Fort Owen State Park may not have much money, but it sure has a lot of friends. More than six dozen people packed the community room at the North Valley Public Library last week just to hear a strange story about the fort’s founder, Major John Owen, and the more well-known Jesuit priest, Father Pierre DeSmet, who served at St. Mary’s Mission for a number of years.
Anthropologist, historian and author Sally Thompson has interviewed over 200 elders and educators from 37 native American tribes and worked with Kootenai and Blackfeet elders on a book, about their seasonal rounds through Glacier National Park, called “People before the Park.” As Margaret Gorski, President of Friends of Fort Owen, noted in her introduction, Thompson likes to look at things like history from the Native American point of view.
In her talk, “A Strange Story of John Owen and Father DeSmet, Spring 1859,” she doesn’t hide her admiration for the mercantilist and trader John Owen over Father DeSmet, who strikes her as more of a fame and celebrity seeker.
“John Owen is a friendly, lovable guy,” said Thompson frankly to the audience. “He’s so happy you are here to support him because he’s almost lost to history, except for you. And yet, DeSmet is known worldwide, with statues built for him, and here is this [other] man, who really took care of this area and the people in it and had a wonderful heart.”
She paints a picture of Father DeSmet as being a short timer in the area compared to Owen and far less travelled in the area as a result. Owen on the other hand spent decades in the area making extensive supply trips, becoming much more familiar with the terrain and the tribes.
Although Jesuit priests are famous for being able to write and keeping journals, not many of your average frontiersmen could. John Owen was an exception.
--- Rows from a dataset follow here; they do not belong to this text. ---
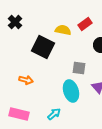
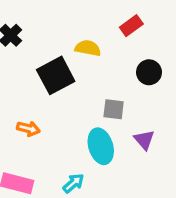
red rectangle: (85, 24) -> (131, 26), moved
black square: (43, 47) -> (56, 75), turned 35

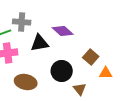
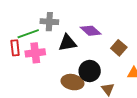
brown square: (91, 57) -> (119, 48), moved
brown ellipse: (26, 82) -> (72, 82), moved

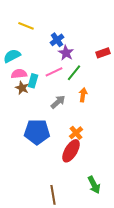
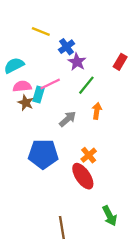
yellow line: (26, 26) -> (41, 31), moved
red rectangle: (103, 53) -> (120, 62), turned -40
pink line: (54, 72) -> (50, 84), moved
red ellipse: (71, 151) -> (83, 176), turned -65

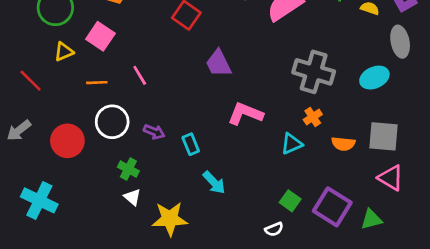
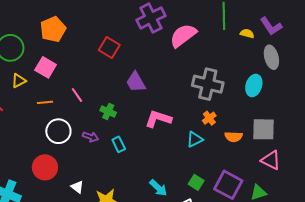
cyan ellipse: (374, 78) -> (254, 85), turned -45
red circle: (67, 141) -> (45, 167), moved
green cross: (128, 169) -> (108, 111), moved
cyan arrow: (214, 182) -> (158, 188), moved

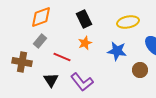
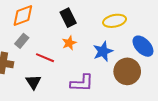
blue star: (117, 51) -> (103, 51), turned -30
brown circle: (140, 70) -> (127, 71), size x1.6
purple L-shape: (82, 82) -> (82, 83), moved, turned -50

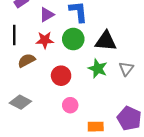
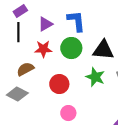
black line: (14, 35) -> (18, 32), moved
gray diamond: (20, 102) -> (17, 94), moved

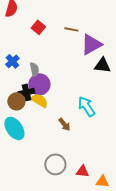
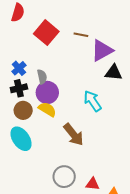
red square: (38, 27) -> (46, 33), size x1.6
black cross: (26, 92) -> (19, 88), moved
cyan arrow: (86, 106) -> (92, 101), moved
brown arrow: (64, 124) -> (74, 135), size x1.6

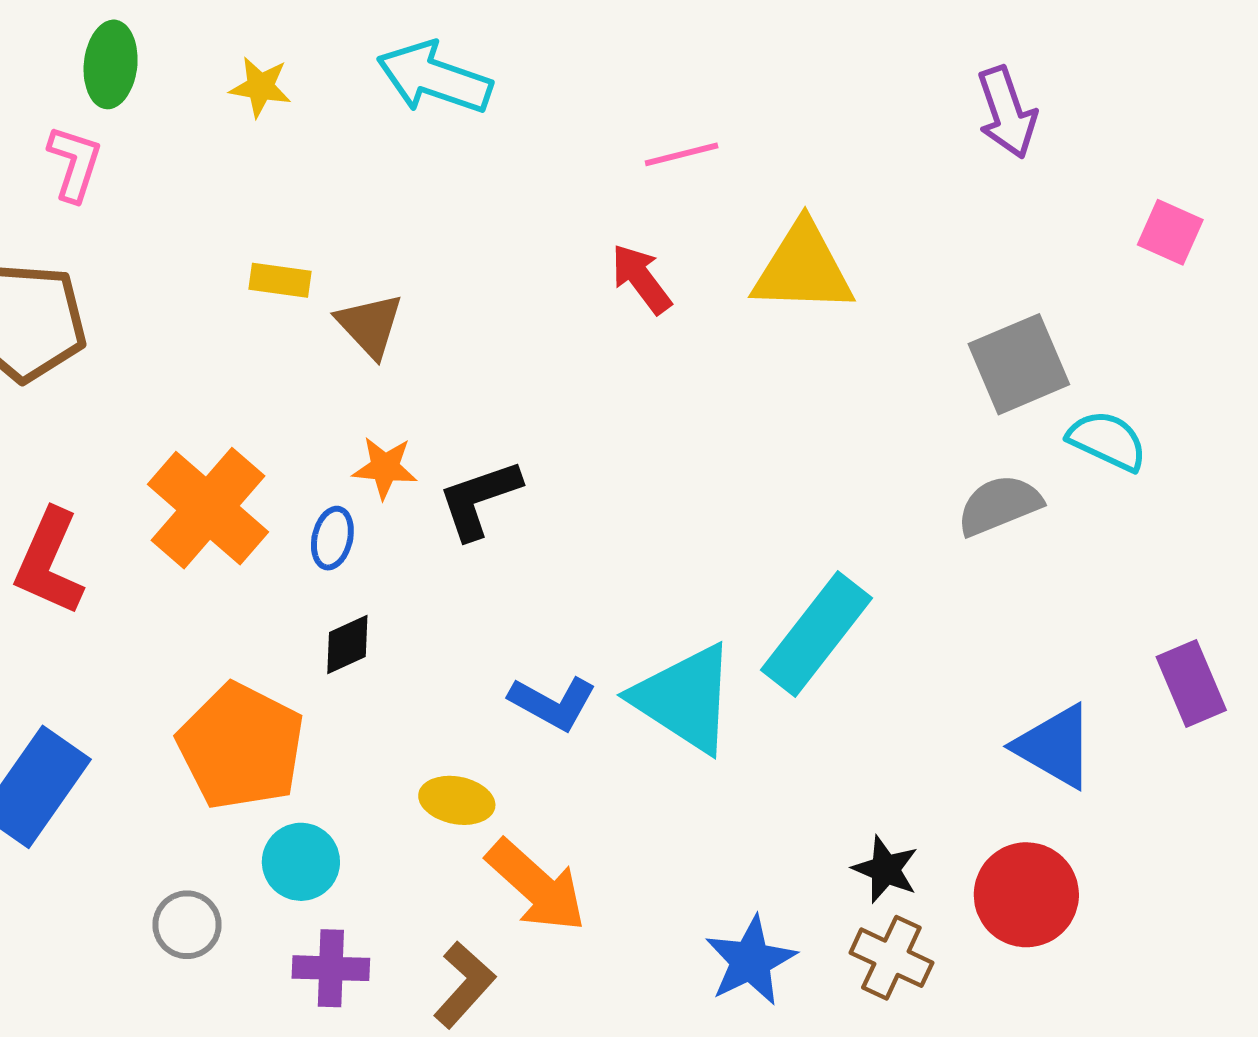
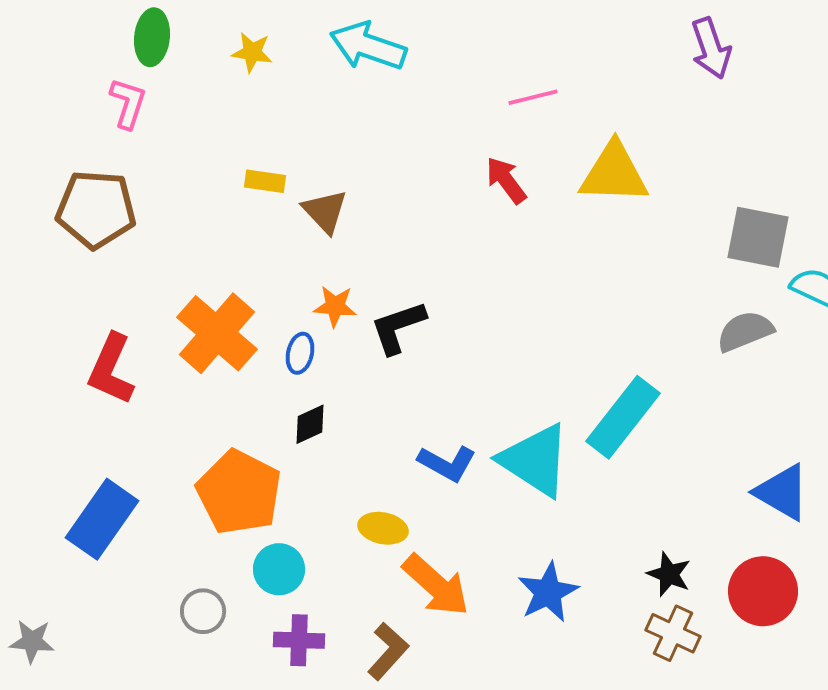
purple arrow: (1007, 112) -> (711, 48), moved
gray square: (1019, 364) -> (758, 237), turned 34
blue star: (751, 961) -> (548, 592), moved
DeSmet’s journals, according to Thompson, were written with the express intention of being published and sent even to Europe. She is not sure why Owen kept a journal or what he meant to do with it. It was found after his death in a barn. DeSmet’s, however, helped make him famous and helped earn him the title “peacemaker” following the failure of the Walla Walla Treaty.
Thompson uses a historical photo of DeSmet purportedly pictured with seven rebellious “chiefs” that he brought to the peace table to make her point. By using both Owen’s and DeSmet’s journals and tracing their parallel journeys during that spring of 1869, Thompson makes the case that it was actually John Owen who brought the Indians to the peace table. Something DeSmet did not mention in his journal accounts at all.
According to Gorski, the Friends of Fort Owen are currently working on a memorandum of understanding with the state to form a working relationship, making them official friends of the park and giving them some added leverage with the State Parks and Recreation Board. She said currently the state has zero funding for Fort Owen State Park outside of the manager’s salary.
“We are stepping up to see what we can do,” said Gorski.